Accusato di violenza su minore di 15 anni: assolto 52enne
Il collegio femminile ha ritenuto non provata la costrizione in una relazione durata nove mesi
Una sentenza destinata a riaccendere il dibattito sul tema del consenso e sulla riforma del reato di violenza sessuale arriva dal tribunale di Venezia, dove un uomo di 52 anni è stato assolto dall’accusa di aver avuto rapporti con una quindicenne con cui intratteneva una relazione durata quasi nove mesi. Il collegio giudicante, composto da tre magistrate, ha ritenuto non provata oltre ogni ragionevole dubbio la costrizione denunciata dalla minore, escludendo così la configurazione della violenza sessuale secondo l’attuale impianto normativo.

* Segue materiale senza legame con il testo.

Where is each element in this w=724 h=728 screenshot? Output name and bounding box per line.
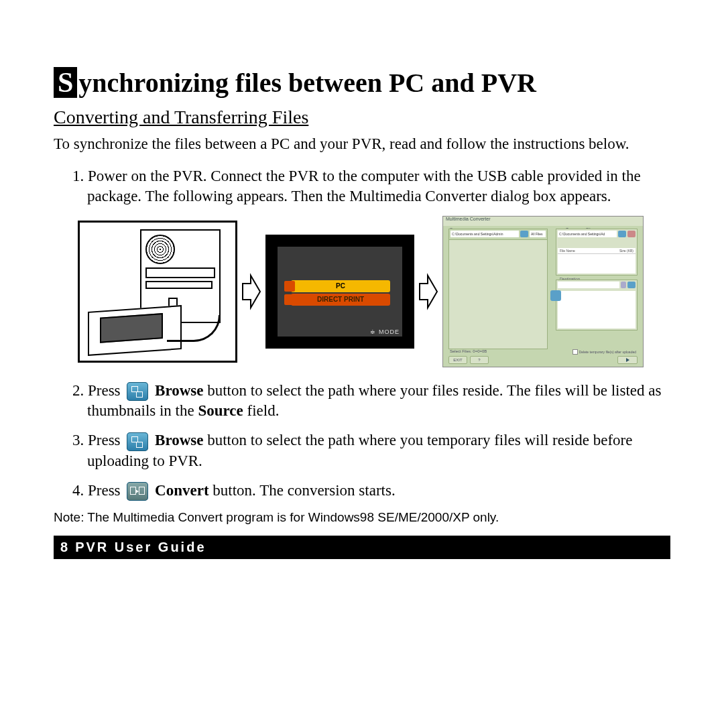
browse-icon [127, 382, 148, 401]
convert-button[interactable] [550, 290, 561, 301]
step-4-post: button. The conversion starts. [209, 482, 396, 499]
usb-cable-icon [167, 315, 221, 342]
arrow-icon [418, 273, 438, 310]
page-footer: 8PVR User Guide [54, 536, 670, 559]
step-2-num: 2. [72, 382, 84, 399]
page-number: 8 [60, 540, 70, 554]
page-title: Synchronizing files between PC and PVR [54, 67, 670, 99]
step-2-bold2: Source [198, 402, 243, 419]
help-button[interactable]: ? [470, 356, 489, 364]
step-4-pre: Press [88, 482, 121, 499]
step-3-pre: Press [88, 432, 121, 448]
converter-window: Multimedia Converter Source C:\Documents… [442, 216, 644, 367]
step-2-bold: Browse [155, 382, 203, 399]
dropdown-icon[interactable] [621, 282, 626, 288]
exit-button[interactable]: EXIT [448, 356, 467, 364]
col-filename: File Name [558, 248, 577, 253]
browse-icon[interactable] [627, 282, 636, 288]
converter-titlebar: Multimedia Converter [443, 217, 643, 226]
step-2: 2. Press Browse button to select the pat… [72, 381, 670, 422]
step-3-bold: Browse [155, 432, 203, 448]
dest-path-input[interactable] [558, 282, 619, 288]
delete-icon[interactable] [627, 231, 636, 237]
step-4: 4. Press Convert button. The conversion … [72, 481, 670, 501]
source-panel: C:\Documents and Settings\Admin All File… [448, 229, 548, 349]
diagram-row: PC DIRECT PRINT ≑ MODE Multimedia Conver… [78, 216, 670, 367]
source-path-input[interactable]: C:\Documents and Settings\Admin [450, 231, 519, 237]
delete-temp-checkbox[interactable]: Delete temporary file(s) after uploaded [572, 349, 636, 355]
note-text: Note: The Multimedia Convert program is … [54, 510, 670, 525]
step-1-num: 1. [72, 168, 84, 184]
play-button[interactable] [617, 356, 638, 364]
temp-path-input[interactable]: C:\Documents and Settings\Ad [558, 231, 617, 237]
step-3: 3. Press Browse button to select the pat… [72, 430, 670, 471]
step-1: 1. Power on the PVR. Connect the PVR to … [72, 166, 670, 206]
step-3-num: 3. [72, 432, 84, 448]
temp-panel: C:\Documents and Settings\Ad File NameSi… [556, 229, 638, 276]
pvr-menu-pc: PC [291, 280, 390, 292]
intro-text: To synchronize the files between a PC an… [54, 135, 670, 154]
select-files-label: Select Files: 0=0=0B [450, 349, 487, 353]
step-1-text: Power on the PVR. Connect the PVR to the… [87, 168, 641, 204]
source-filter[interactable]: All Files [530, 231, 546, 237]
pvr-mode-label: ≑ MODE [370, 328, 400, 335]
step-4-bold: Convert [155, 482, 208, 499]
arrow-icon [241, 273, 261, 310]
section-subtitle: Converting and Transferring Files [54, 107, 670, 128]
convert-icon [127, 482, 148, 501]
footer-title: PVR User Guide [75, 540, 206, 554]
browse-icon[interactable] [618, 231, 626, 237]
browse-icon [127, 432, 148, 451]
step-4-num: 4. [72, 482, 84, 499]
connection-diagram [78, 221, 237, 363]
temp-file-list: File NameSize (KB) [558, 248, 636, 274]
dest-panel [556, 280, 638, 330]
pvr-screen: PC DIRECT PRINT ≑ MODE [265, 235, 414, 349]
col-size: Size (KB) [617, 248, 636, 253]
browse-icon[interactable] [520, 231, 528, 237]
step-2-post2: field. [243, 402, 280, 419]
dest-file-list [558, 291, 636, 328]
dropcap: S [54, 67, 77, 98]
pvr-menu-direct-print: DIRECT PRINT [291, 294, 390, 306]
title-rest: ynchronizing files between PC and PVR [78, 68, 536, 98]
step-2-pre: Press [88, 382, 121, 399]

L’uomo, per il quale il pm Giovanni Zorzi aveva chiesto una condanna a otto anni, era stato accusato di aver insistito per incontri sempre più frequenti e, in un caso, di un rapporto completo avvenuto nonostante l’opposizione della ragazza. Ma i giudici, che hanno letto in aula le motivazioni, hanno definito “inverosimile” la sua versione, richiamando il contenuto dei messaggi che la giovane inviava all’adulto, compresi quelli dal tono affettivo e alcune immagini senza veli. Il tribunale ha inoltre ritenuto plausibile che la ragazza, una volta scoperta dai genitori e di fronte alla loro reazione, abbia modificato il proprio racconto per giustificare la relazione. Pur riconoscendo la “diversa maturità” tra i due, i giudici hanno concluso che gli elementi raccolti non consentono di affermare l’esistenza di una condotta violenta o costrittiva penalmente rilevante. Una decisione che arriva mentre in Parlamento prosegue il confronto sulla necessità di ridefinire il concetto di consenso e di adeguare la normativa ai casi che coinvolgono minori.